Michelle shook her head as she sat back in the chair beside the couch. "I didn't cook it."
I sat up as much as I could. "No, I mean thank you for yesterday. You saved our lives."
"You would've done the same. I'm sorry about your Dad."
I set the empty bowl and fork aside.
"Before the power went out," Michelle said, "the news was saying there were zombies in France and England and, although the Chinese government won't admit it, they're people online who say there are zombies in China too."
"Yeah," I said, mostly because there isn't anything you can say to that.
"Yeah."
"Good thing your Dad's working on a cure."
Michelle looked away.
I heard a faint tapping sound, like the limb of a tree scratching the house on a windy night. By the look on her face, I knew Michelle heard it, too.
"What's that?"
Michelle turned to look. "Lay flat," she said.
I did, but not before I snuck a glance into the kitchen.

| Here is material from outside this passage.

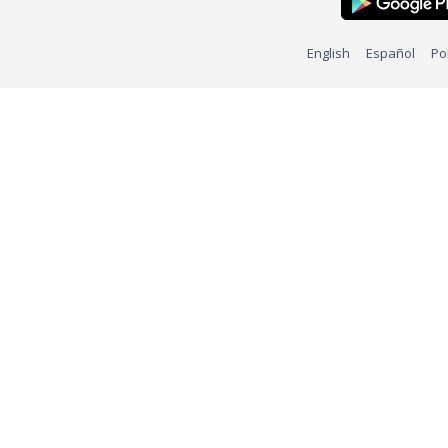
English
Español
Po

Just above the sink were double windows and through them I saw a dead man with long white hair streaked in filth staring in, tapping his fingers on the glass.
Michelle pressed herself against the recliner and I lay still on the couch.
Tap, tap, tap, tap, tap, tap.
We waited and the tapping stopped.
After several long minutes of silence, I stole a glance over the back of the couch and saw there was no one at the window. The dead man had lost interest and moved on—I hoped.